Alors, monsieur le juge Chicoine m’avait expliqué qu’il avait mis en place des projets ou des procédures dans le but d’accélérer le traitement des dossiers à la Chambre civile, il m’avait convaincu de la qualité de sa candidature; également, il était plus jeune que le juge Simard, ce qui est quand même quelque chose à considérer quand c’est une nomination sur sept ans; il était de la région de Montréal et c’était mon choix.

En aucun autre cas l’ex-ministre Bellemare ne s’est aussi montré intéressé à une nomination. Dans sa version, il insiste le 2 septembre auprès de Jean Charest sur la qualité de cette nomination. Et il affirme avoir dû, après que le PM lui ait enjoint de suivre les ordres de Fava et Rondeau, rappeler Chicoine pour lui annoncer que « Bien, désolé, ce sera pas vous ».

Qu’en dit le juge Chicoine ? Confirme-t-il ? Nie-t-il ? Google m’informe à l’instant qu’il a pris sa retraite en juillet dernier. Une soirée en son honneur fut organisée par ses collègues reconnaissants le 17 septembre dernier, à 17h30, au Club de golf de Saint-Bruno. Coût d’admission: $72.
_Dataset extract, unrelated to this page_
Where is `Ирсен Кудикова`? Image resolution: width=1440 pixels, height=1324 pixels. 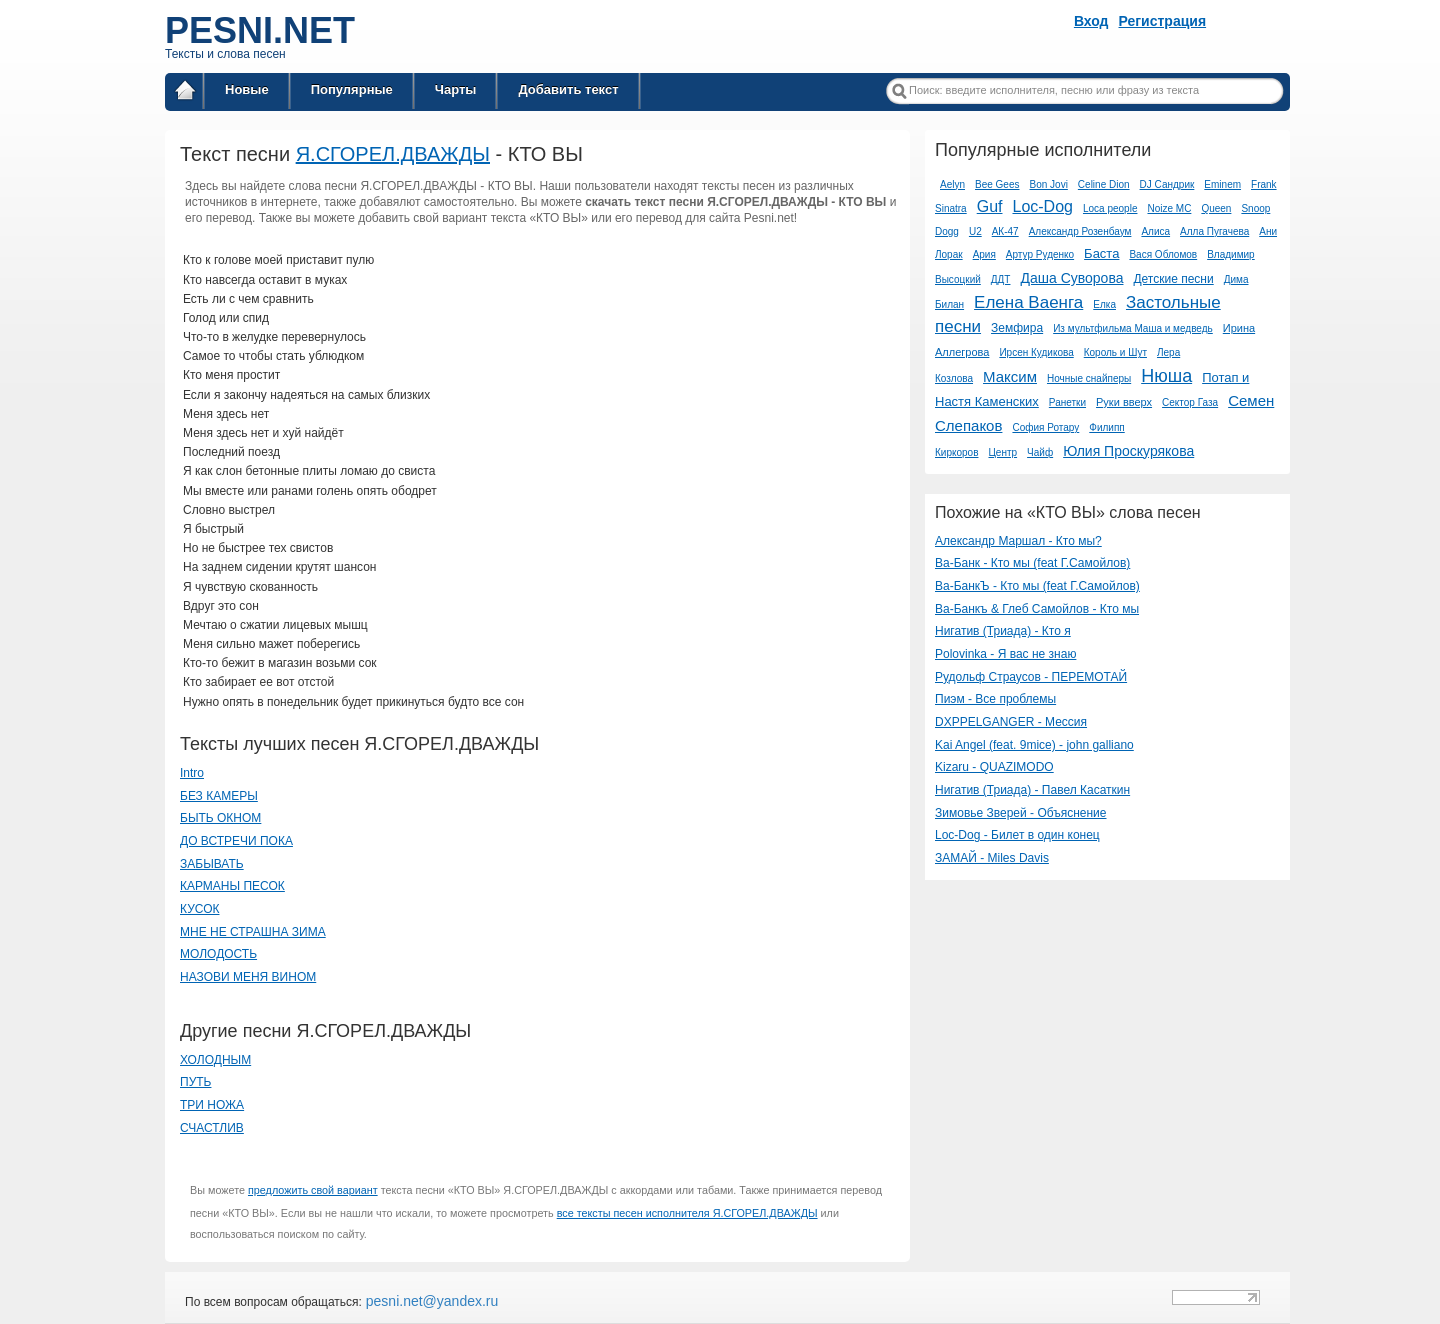 Ирсен Кудикова is located at coordinates (1036, 352).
Donc qu’il était bien vivant, au Québec, pendant les audiences de la commission. Pourtant, il n’est pas sur la liste des témoins. Le commissaire n’évoque son nom qu’au passage, sans insister. Il évite complètement de signaler l’essentiel: le fait qu’il y a un avant et un après.

Avant, Bellemare voulait Chicoine. Après, il nomme Simard. Que se passe-t-il entre l’avant et l’après ?

Colossal

Vrai, Bellemare affirme que les pressions de Fava deviennent « colossales » en août 2003, donc avant sa rencontre présumée du 2 septembre avec Charest. Mais pourquoi sont-elles colossales ? Parce que Fava se réclame de sa relation avec Charest. Parce qu’il se dit appuyé par Charest. La rencontre du 3, selon Bellemare, confirme le caractère colossal de la pression, car, toujours selon lui, Charest confirme le rôle clé de Fava dans les nominations.

J’ai écrit ici que j’estimais que Bellemare embellissait la réalité et rapportait, de la part de Charest, des propos trop tranchés. Je prête au premier ministre plus de finesse dans ses instructions aux ministres juniors comme Bellemare.

Mais le refus de Bastarache de se pencher sur l’existence de la rencontre du 2 septembre 2003 est une déception, une faute, colossale.